Monday, April 20, 2009

Love

I've been pondering love a lot lately. People seem to have so many ideas of what it is and so many varying capabilities of demonstrating it. I have been struggling with feeling really weird because I am so different from what I see around me. As I get to know someone, I love them. My first reaction to something absurd or a mistake made by those I care about is merely to love them more for it. No one is perfect. We are all broken and need love not criticism and judgement. I'm not saying we can't offer help and suggestions, but we need to do it out of love for the other person not out of the certainty that we are right and they are wrong. I would do pretty much anything for my friends. I still struggle with all of this with my family though. I suppose there are many reasons for this. My friends don't hurt me the way my family does. I am far too sensitive and I know I shouldn't let things my mom or anyone else say bother me, but I do. This generally puts me on defense and I only think of myself instead of thinking about my mom and why she is saying whatever it may be and what I can do to help her. It is probably out of fear as well. My life has had a lot of family drama and there are a couple of relatives we never see or have anything to do with: my biological father and my maternal grandmother.

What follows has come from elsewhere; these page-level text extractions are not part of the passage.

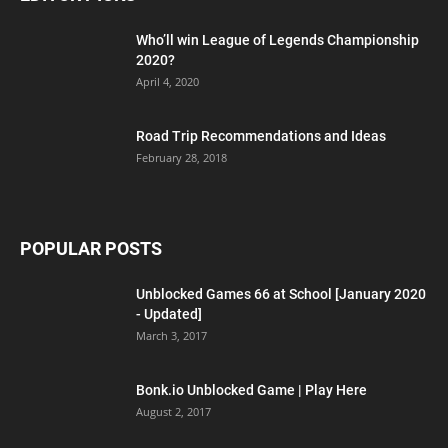
Who’ll win League of Legends Championship
2020?
April 4, 2020
Road Trip Recommendations and Ideas
February 28, 2018
POPULAR POSTS
Unblocked Games 66 at School [January 2020
- Updated]
March 3, 2017
Bonk.io Unblocked Game | Play Here
August 2, 2017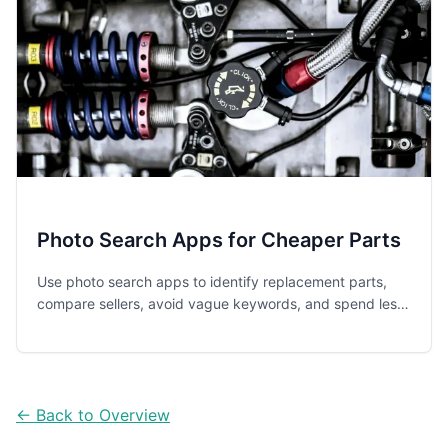
Photo Search Apps for Cheaper Parts
Use photo search apps to identify replacement parts,
compare sellers, avoid vague keywords, and spend less
on everyday repairs for appliances, cars, tech, and home
items.
← Back to Overview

If I distance myself, I guess it feels like I can't be hurt as much in the long run. You can't lose what you don't have, but what is the point of living without it? Even with writing this here, I know I am not likely to follow through with it everywhere. I am trying to work harder on this with my mom and my sister. Little things like going down to eat breakfast with my mom instead of working on homework and rushing through breakfast later alone don't matter that much in the long run. In the end, it matters more that I have made a difference in the lives of others and been a good friend. My priorities have changed so much since high school. School was my main priority then, but God and people have slipped ahead and I am much happier with this.